栃木の安齋竜三ヘッドコーチ代行は、「練習でやってきたディフェンスの部分は、選手が頑張って出してくれたと思いますが、前回ここ(ブレックスアリーナ)で千葉さんと戦った時と同様、最後の5分に流れを持ってこられなかったことが今のウチの課題。明日はしっかり40分間戦えるチームにしていきたい」と試合を総括する。

第4クォーターの失速については、「ファウルが混んでしまったこと。そして千葉さんが(セドリック)ボーズマンとパーカー選手のマッチアップのところで、ボーズマンにガードをつける変更をした時、ウチが構えてしまいました。それでボールも人も動かない時間が1、2分続いたことでオフェンスの流れが作れなかった。これがディフェンスにも響いてしまいました」と、相手の守備の仕掛けに対応できなかったことを理由に挙げる。

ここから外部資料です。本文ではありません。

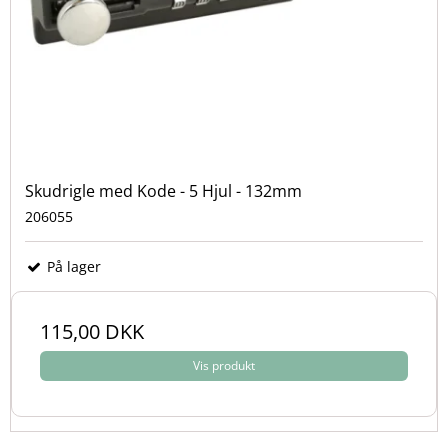
Skudrigle med Kode - 5 Hjul - 132mm
206055
På lager
115,00 DKK
Vis produkt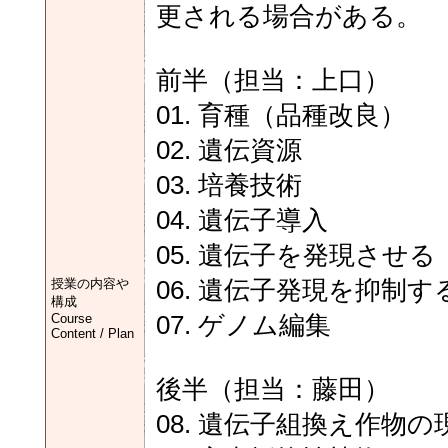
更される場合がある。
前半（担当：上口）
01. 育種（品種改良）
02. 遺伝資源
03. 培養技術
04. 遺伝子導入
05. 遺伝子を発現させる
授業の内容や
06. 遺伝子発現を抑制す
構成
Course
07. ゲノム編集
Content / Plan
後半（担当：藤田）
08. 遺伝子組換え作物の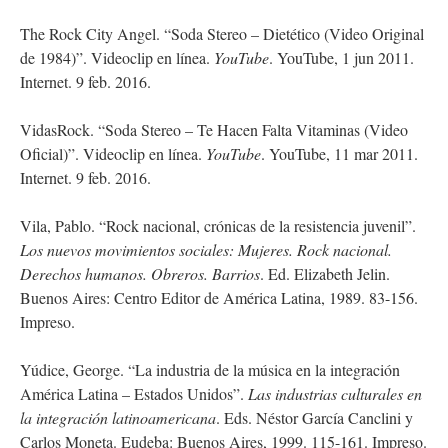
The Rock City Angel. “Soda Stereo – Dietético (Video Original
de 1984)”. Videoclip en línea.
YouTube
. YouTube, 1 jun 2011.
Internet. 9 feb. 2016.
VidasRock. “Soda Stereo – Te Hacen Falta Vitaminas (Video
Oficial)”. Videoclip en línea.
YouTube
. YouTube, 11 mar 2011.
Internet. 9 feb. 2016.
Vila, Pablo. “Rock nacional, crónicas de la resistencia juvenil”.
Los nuevos movimientos sociales: Mujeres. Rock nacional.
Derechos humanos. Obreros. Barrios
. Ed. Elizabeth Jelin.
Buenos Aires: Centro Editor de América Latina, 1989. 83-156.
Impreso.
Yúdice, George. “La industria de la música en la integración
América Latina – Estados Unidos”.
Las industrias culturales en
la integración latinoamericana
. Eds. Néstor García Canclini y
Carlos Moneta. Eudeba: Buenos Aires, 1999. 115-161. Impreso.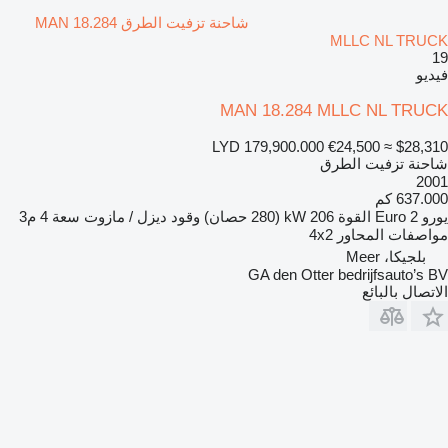
شاحنة تزفيت الطرق MAN 18.284
MLLC NL TRUCK
19
فيديو
MAN 18.284 MLLC NL TRUCK
LYD 179,900.000
€24,500
≈ $28,310
شاحنة تزفيت الطرق
2001
637.000 كم
يورو
Euro 2
القوة
206 kW (280 حصان)
وقود
ديزل / مازوت
سعة
4 م3
مواصفات المحاور
4x2
بلجيكا، Meer
GA den Otter bedrijfsauto’s BV
الاتصال بالبائع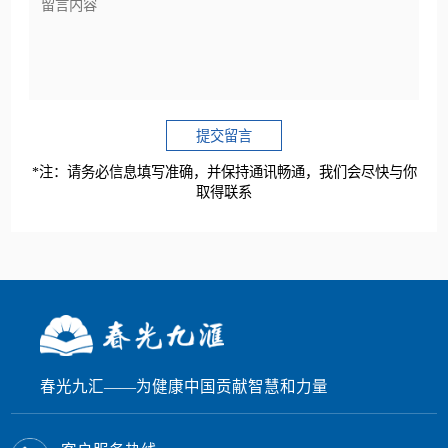
提交留言
*注：请务必信息填写准确，并保持通讯畅通，我们会尽快与你
取得联系
春光九汇——为健康中国贡献智慧和力量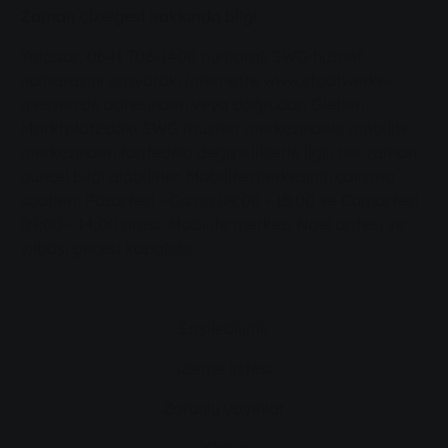
Zaman çizelgesi hakkında bilgi
Yolcular, 0641 708-1400 numaralı SWG hizmet
numarasını arayarak, internette www.stadtwerke-
giessen.de adresinden veya doğrudan Gießen
Marktplatz'daki SWG müşteri merkezindeki mobilite
merkezinden tarifedeki değişikliklerle ilgili her zaman
güncel bilgi alabilirler. Mobilite merkezinin çalışma
saatleri: Pazartesi - Cuma 09:00 - 18:00 ve Cumartesi
09:00 - 14:00 arası. Mobilite merkezi Noel arifesi ve
yılbaşı gecesi kapalıdır.
Erişilebilirlik
izleme listesi
Zorunlu yayınlar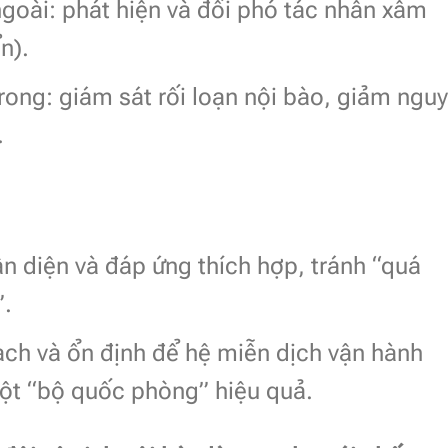
goài: phát hiện và đối phó tác nhân xâm
n).
rong: giám sát rối loạn nội bào, giảm nguy
.
n diện và đáp ứng thích hợp, tránh “quá
”.
ạch và ổn định để hệ miễn dịch vận hành
ột “bộ quốc phòng” hiệu quả.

黒星が先行する成績の中、ヘッドコーチに加えチームの絶対的なエーススコアラーであるロシターの欠場は大きな痛手だ。しかし、「ライアンが出られないことで厳しい部分はあります。ただ、逆にドリュー(ネイミック)の良い部分であるスクリーンの強さ、ディフェンスでのブロックなど高さがあるところを生かすことで戦えると思っていました。ドリューもファウルがかさんでしまう前、30分から35分の間は、そういうことをしっかり継続してやってくれました」と、安齋ヘッドコーチ代行はロシター抜きでも戦えることを強調。指揮官の発言の妥当性は、千葉を相手に終盤まで互角に渡り合ったこの試合での戦いぶりが何よりも示している。

「チーム全員がまず同じ方向を向くこと」

長谷川ヘッドコーチが復帰できるのか不透明な中、安齋ヘッドコーチ代行は明日の試合を含めた立て直しへ、次のことを重要視する。「チーム全員がまず同じ方向を向くこと。そして自分たちがダメになった時、誰か一人が下を向いたり、ミスを悔やむとそれが伝染してしまいます。そういう時こそチームで助け合う、切り替えて次のディフェンスに集中する。そこをまだまだ徹底できていないので、一人ひとりが強く意識していかなといけない」

敗れたとは言え、試合内容は決して悪くなかった栃木。「こういう時こそ、チームの力が問われます。今シーズンはまだファンの方、相手チームに、全員で激しいディフェンスをしてからの素早い攻守の切り替えという栃木ブレックスのバスケットボールを見せられていません」。ヘッドコーチ代行がこう語るように、良い内容だけでなく、勝利という結果を得るには原点回帰でこれまで自分たちが培ってきたバスケットボールをいかに出せるかにかかっている。